Low-profile could also define its president and CEO, Robert Adams. Son of company founder Dr. Carl Adams, he joined the operation soon after college and rose through the ranks. 

“We have a lot of longevity, which makes us successful,” Adams says with a thick Southern twang bred in Murfreesboro, TN, site of company headquarters. “We focus on quality of service. We've always had the philosophy that if you do quality, then everything else will follow that.” 

The publicly traded company, which began in 1971, has a small-town personality that belies its size (9,245 beds) and success ($563 million in total operating revenues).

Many of the top brass are related to Adams or knew him growing up. His brother, Andy, formerly NHC president, now runs the company's REIT, National Health Realty Inc. Gerald Coggin, the senior vice president of corporate relations, is married to Adams' only sister. 

The current CEO has earned the respect of colleagues and others in the field.

“He's a person who's serious about this profession, and at the same time, exhibits calmness in his demeanor and actions,” notes Ron Taylor, executive director of the Tennessee Health Care Association.
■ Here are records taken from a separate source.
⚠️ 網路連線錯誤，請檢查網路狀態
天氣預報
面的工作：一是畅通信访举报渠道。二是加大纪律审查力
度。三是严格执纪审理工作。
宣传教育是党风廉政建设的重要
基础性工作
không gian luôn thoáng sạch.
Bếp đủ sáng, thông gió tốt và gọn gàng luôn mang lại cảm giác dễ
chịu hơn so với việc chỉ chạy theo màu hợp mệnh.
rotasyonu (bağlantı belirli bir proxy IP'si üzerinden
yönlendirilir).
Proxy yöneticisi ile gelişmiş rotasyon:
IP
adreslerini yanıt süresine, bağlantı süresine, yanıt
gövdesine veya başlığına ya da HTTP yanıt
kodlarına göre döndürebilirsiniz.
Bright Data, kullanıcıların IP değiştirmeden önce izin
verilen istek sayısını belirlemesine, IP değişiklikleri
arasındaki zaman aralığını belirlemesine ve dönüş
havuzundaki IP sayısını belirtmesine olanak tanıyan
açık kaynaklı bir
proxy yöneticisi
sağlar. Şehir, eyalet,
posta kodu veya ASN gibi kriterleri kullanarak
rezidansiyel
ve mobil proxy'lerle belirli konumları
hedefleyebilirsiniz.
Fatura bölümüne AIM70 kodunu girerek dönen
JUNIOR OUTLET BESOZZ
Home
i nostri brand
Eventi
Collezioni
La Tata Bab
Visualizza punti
More than a decade after his death, Adams' father, a former Murfreesboro surgeon, still casts a long shadow. Carl, who founded the company after retiring, was instrumental in creating the revolutionary patient assessment document, a precursor to the MDS. The company also was ahead of its time in placing registered nurses in nursing homes and implementing resident-centered care.

Not surprisingly, values were an important part of Adams' upbringing. Adams, who has four brothers and a sister, recalls his childhood as a simpler time when there were fewer luxuries than there are now. His mother currently lives in an NHC assisted living facility “and gets all the love she can handle,” he says.
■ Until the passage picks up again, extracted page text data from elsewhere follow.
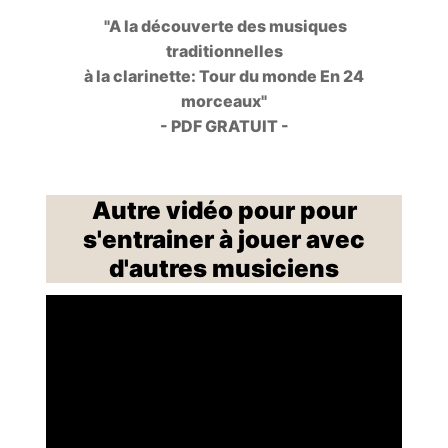
"A la découverte des musiques
traditionnelles
à la clarinette: Tour du monde En 24
morceaux"
- PDF GRATUIT -
Autre vidéo pour pour
s'entrainer à jouer avec
d'autres musiciens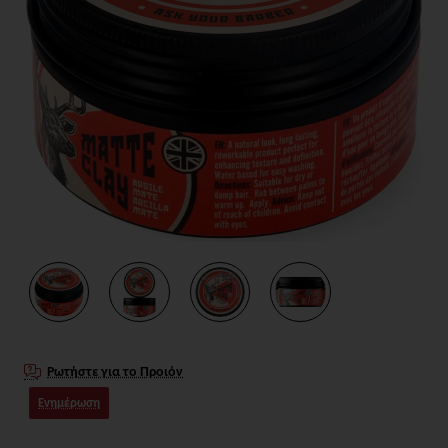
Ρωτήστε για το Προιόν
Ενημέρωση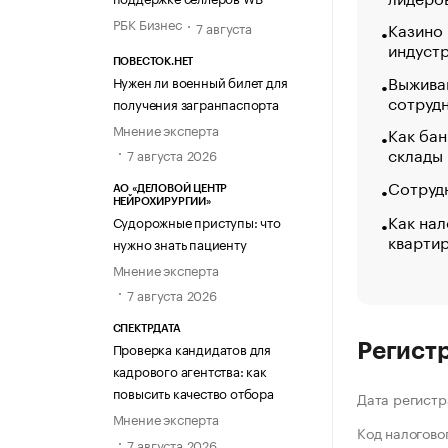
РБК Бизнес
Казино
7 августа
индуст
ПОВЕСТОК.НЕТ
Выжива
Нужен ли военный билет для
сотруд
получения загранпаспорта
Мнение эксперта
Как бан
склады
7 августа 2026
Сотрудн
АО «ДЕЛОВОЙ ЦЕНТР
НЕЙРОХИРУРГИИ»
Как нал
Судорожные приступы: что
кварти
нужно знать пациенту
Мнение эксперта
7 августа 2026
СПЕКТРДАТА
Проверка кандидатов для
Регист
кадрового агентства: как
повысить качество отбора
Дата регистр
Мнение эксперта
Код налогово
7 августа 2026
Despite his father's impact on the industry, Adams does not seem to feel the pressure to outdo the elder's accomplishments. Instead, he only feels an obligation to stay true to his father's ideals. 
Employees say that, while Robert leads differently than his brother and father did, his leadership is no less effective or successful. 

“He's very approachable,” Coggin says. “He's easy to share a joke with or talk to about last night's football game or talk to about a multi-million dollar deal, all in the same conversation.”

Adams' low-key approach seems to suit the company. It experiences very little turnover among administrators and directors of nursing. Senior staff longevity is more than 25 years. That includes Adams.

After leaving the Army, where he was stationed in Germany, he completed a degree in medical technology. He then joined NHC as a bookkeeper at the Murfreesboro Health Care Center and eventually became an administrator there. He later moved to corporate headquarters.

Like his approach to the company, Adams' life is not overly complicated. Family and church (he is a Baptist) are at the center of his life, he says. His three daughters and six grandchildren live close by. He considers his wife, his childhood sweetheart, his best friend. Not a big traveler, he prefers to spend free time on the golf course.

Forever shunning the spotlight, he is hesitant to disclose publicly that he visits a couple of his facilities in town on Sundays – just for the heck of it.

“To me it's like fun. I know it sounds strange,” he admits. “I have people who nobody comes to see. They know I'm coming.”